But this Sunday's gospel makes clear something even more basic than that. It's simply not possible to follow Jesus on our own; we need one another -- ALL of us. It's not possible to keep Jesus' command to love others if we're living in some metaphorical cave, isolated from those we are commanded to love.
Somehow, though, I can't imagine anyone being really inspired to love -- especially to stay in loving relationship with others even when that's difficult or painful* -- by a finger-wagging admonition to OBEY THE COMMANDMENT.
That's not all we've got by a long stretch, though. We've got the Spirit, the person of the Trinity we focus on particularly on the Day of Pentecost.

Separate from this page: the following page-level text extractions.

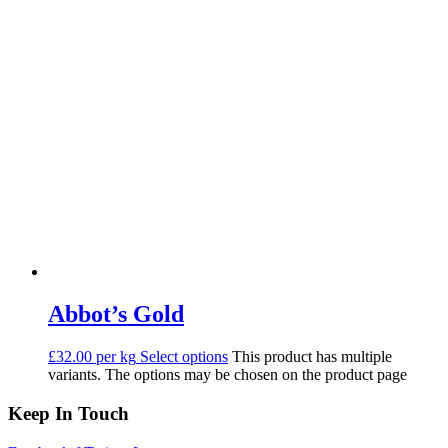
Abbot’s Gold
£32.00 per kg
Select options
This product has multiple
variants. The options may be chosen on the product page
Keep In Touch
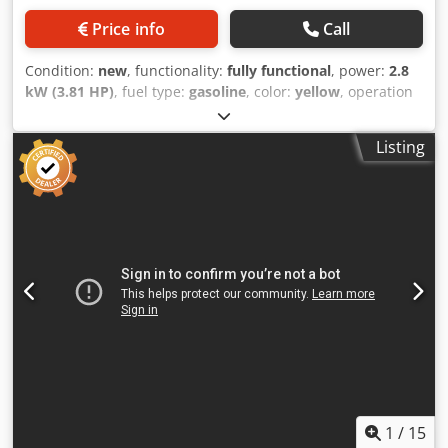
Price info
Call
Condition:
new
, functionality:
fully functional
, power:
2.8
kW (3.81 HP)
, fuel type:
gasoline
, color:
yellow
, operation
weight:
58 kg
, Year of construction:
2026
, Equipment:
UVV
,
Bomag BT 60 Tamper – NEW Bomag BT 60 Tamper – NEW |
Listing
15 kN impact force | 23 cm footplate | Honda GXR 120
gasoline engine | Operating hour and RPM counter Item
number: 54100071 Technical data: Manufacturer: Bomag
Model: BT 60 Condition: NEW Operating weight: 58 kg
Impact force: 15 kN Footplate width: 23 cm Engine: Honda
GXR 120 gasoline engine Engine power: 2.8 kW Fuel:
Gasoline Starting system: Reversible start Highlights &
Features: - Compact tamper for precise compaction work -
Robust design – ideal for daily use on construction sites
Cjdpfxszrdbyj Acdorf - 23 cm footplate – optimal for narrow
trenches & edge areas - Honda gasoline engine – reliable &
easy to maintain - Integrated operating hour and RPM
counter - Made by Bomag – proven quality & immediately
available Application areas: ✓ Pipeline & sewer
1
/
15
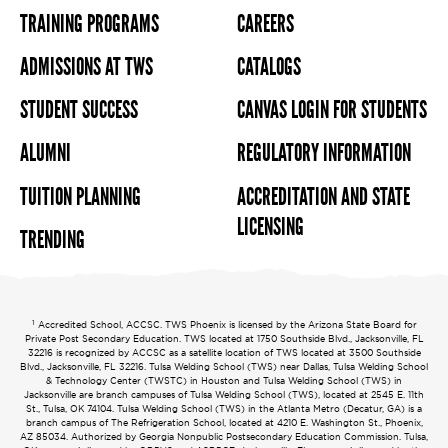
TRAINING PROGRAMS
CAREERS
ADMISSIONS AT TWS
CATALOGS
STUDENT SUCCESS
CANVAS LOGIN FOR STUDENTS
ALUMNI
REGULATORY INFORMATION
TUITION PLANNING
ACCREDITATION AND STATE
LICENSING
TRENDING
1
Accredited School, ACCSC. TWS Phoenix is licensed by the Arizona State Board for
Private Post Secondary Education. TWS located at 1750 Southside Blvd., Jacksonville, FL
32216 is recognized by ACCSC as a satellite location of TWS located at 3500 Southside
Blvd., Jacksonville, FL 32216. Tulsa Welding School (TWS) near Dallas, Tulsa Welding School
& Technology Center (TWSTC) in Houston and Tulsa Welding School (TWS) in
Jacksonville are branch campuses of Tulsa Welding School (TWS), located at 2545 E. 11th
St., Tulsa, OK 74104. Tulsa Welding School (TWS) in the Atlanta Metro (Decatur, GA) is a
branch campus of The Refrigeration School, located at 4210 E. Washington St., Phoenix,
AZ 85034. Authorized by Georgia Nonpublic Postsecondary Education Commission. Tulsa,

The Spirit is closely tied not only in John, but also in the Luke/Acts and Paul's writings, with love for one another in Christian community. When I say "love," I'm not talking about warm and fuzzy feelings for people. Take a look at Acts 2, when the Spirit comes upon those gathered in Jerusalem for Pentecost. These people didn't even speak the same language; they hardly could have imposed a test of doctrinal or political orthodoxy on one another. But they gathered anyway. We tend all too often to think of the order of things as "we come to agreement, and then the Spirit comes," or at least "we know the Spirit has come among us when we have come to agreement," but that's not how it happens in Acts 2. The Spirit is not hanging out in the heavens saying, "oh, now THAT looks like an amazingly well-organized and harmonious gathering, with everyone looking at things in the same way; I think I'll go there." The room in which the believers are gathered when the Spirit comes upon the gathering probably sounded at least superficially rather like Babel -- and THAT is where the divided tongues of the Spirit unite those gathered in an astonishing reversal of Babel.
Is that so surprising? There were, after all, some important differences between the Christians gathered at Pentecost and the builders at Babel. It may sound odd at first that Babel, where everyone speaks the same language and all are united in a common enterprise, is where humanity is divided, while Pentecost, where people don't speak the same language, let alone think in the same ways, is where the Spirit unites the people. And it certainly sounds odd to many -- especially to some of us Anglicans who value all done 'decently and in order' -- that the effect of the Spirit could lead to such turmoil -- women and slaves and young men speaking up alongside the elders who could take their voice for granted in a patriarchal culture -- that onlookers would think that all were drunk.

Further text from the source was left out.